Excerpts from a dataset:
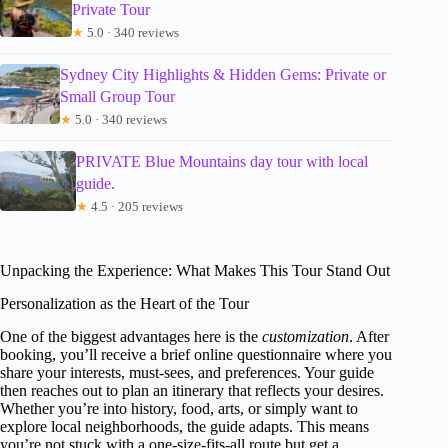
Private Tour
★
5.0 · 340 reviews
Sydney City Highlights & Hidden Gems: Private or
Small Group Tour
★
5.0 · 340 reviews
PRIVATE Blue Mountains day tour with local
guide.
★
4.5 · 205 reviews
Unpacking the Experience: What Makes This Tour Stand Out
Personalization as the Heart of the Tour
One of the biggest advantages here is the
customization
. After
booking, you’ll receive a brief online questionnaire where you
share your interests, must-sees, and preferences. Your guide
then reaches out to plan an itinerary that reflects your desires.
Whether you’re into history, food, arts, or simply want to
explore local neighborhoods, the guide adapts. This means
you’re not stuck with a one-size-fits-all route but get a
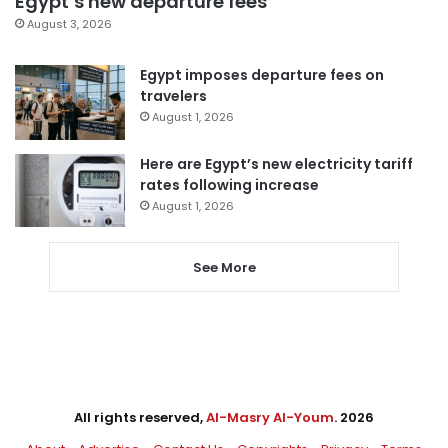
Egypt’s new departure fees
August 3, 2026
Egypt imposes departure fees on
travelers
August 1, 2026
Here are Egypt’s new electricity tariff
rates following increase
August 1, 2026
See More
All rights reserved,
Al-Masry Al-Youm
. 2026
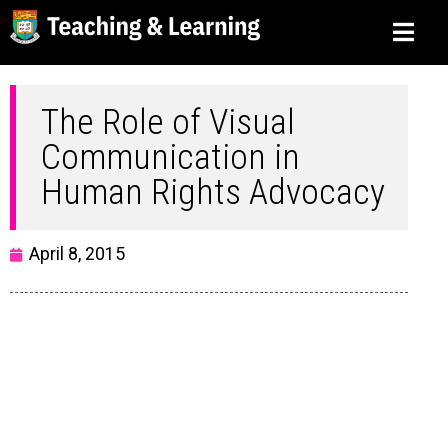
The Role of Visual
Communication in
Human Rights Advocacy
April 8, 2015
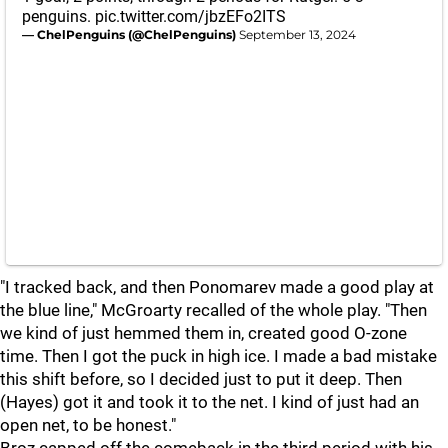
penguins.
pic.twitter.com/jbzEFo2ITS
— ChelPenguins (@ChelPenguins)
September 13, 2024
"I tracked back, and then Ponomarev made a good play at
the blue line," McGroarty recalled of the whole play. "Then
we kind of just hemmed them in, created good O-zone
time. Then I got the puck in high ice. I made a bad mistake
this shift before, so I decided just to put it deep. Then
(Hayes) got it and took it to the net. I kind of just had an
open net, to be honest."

__Activity__
Write out each entry again exactly, and skip the pictures.

__Answer space__
Private Tour
★
5.0 · 340 reviews
Sydney City Highlights & Hidden Gems: Private or
Small Group Tour
★
5.0 · 340 reviews
PRIVATE Blue Mountains day tour with local
guide.
★
4.5 · 205 reviews
Unpacking the Experience: What Makes This Tour Stand Out
Personalization as the Heart of the Tour
One of the biggest advantages here is the
customization
. After
booking, you’ll receive a brief online questionnaire where you
share your interests, must-sees, and preferences. Your guide
then reaches out to plan an itinerary that reflects your desires.
Whether you’re into history, food, arts, or simply want to
explore local neighborhoods, the guide adapts. This means
you’re not stuck with a one-size-fits-all route but get a
Egypt’s new departure fees
August 3, 2026
Egypt imposes departure fees on
travelers
August 1, 2026
Here are Egypt’s new electricity tariff
rates following increase
August 1, 2026
See More
All rights reserved,
Al-Masry Al-Youm
. 2026
The Role of Visual
Communication in
Human Rights Advocacy
April 8, 2015
penguins.
pic.twitter.com/jbzEFo2ITS
— ChelPenguins (@ChelPenguins)
September 13, 2024
"I tracked back, and then Ponomarev made a good play at
the blue line," McGroarty recalled of the whole play. "Then
we kind of just hemmed them in, created good O-zone
time. Then I got the puck in high ice. I made a bad mistake
this shift before, so I decided just to put it deep. Then
(Hayes) got it and took it to the net. I kind of just had an
open net, to be honest."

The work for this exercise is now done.